** INFORMATION PROVIDED follows **

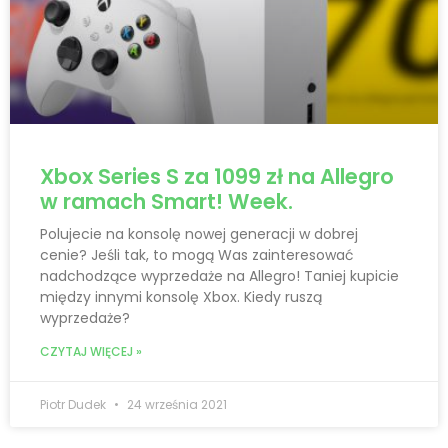
Xbox Series S za 1099 zł na Allegro
w ramach Smart! Week.
Polujecie na konsolę nowej generacji w dobrej
cenie? Jeśli tak, to mogą Was zainteresować
nadchodzące wyprzedaże na Allegro! Taniej kupicie
między innymi konsolę Xbox. Kiedy ruszą
wyprzedaże?
CZYTAJ WIĘCEJ »
Piotr Dudek
24 września 2021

** End of INFORMATION PROVIDED **

### [WORK TO BE COMPLETED]
The result should be the lines from the line with "wyprzedaże?" to the last line of the material, returned exactly and without any other line.

### [EXERCISE RESULT]
wyprzedaże?
CZYTAJ WIĘCEJ »
Piotr Dudek
24 września 2021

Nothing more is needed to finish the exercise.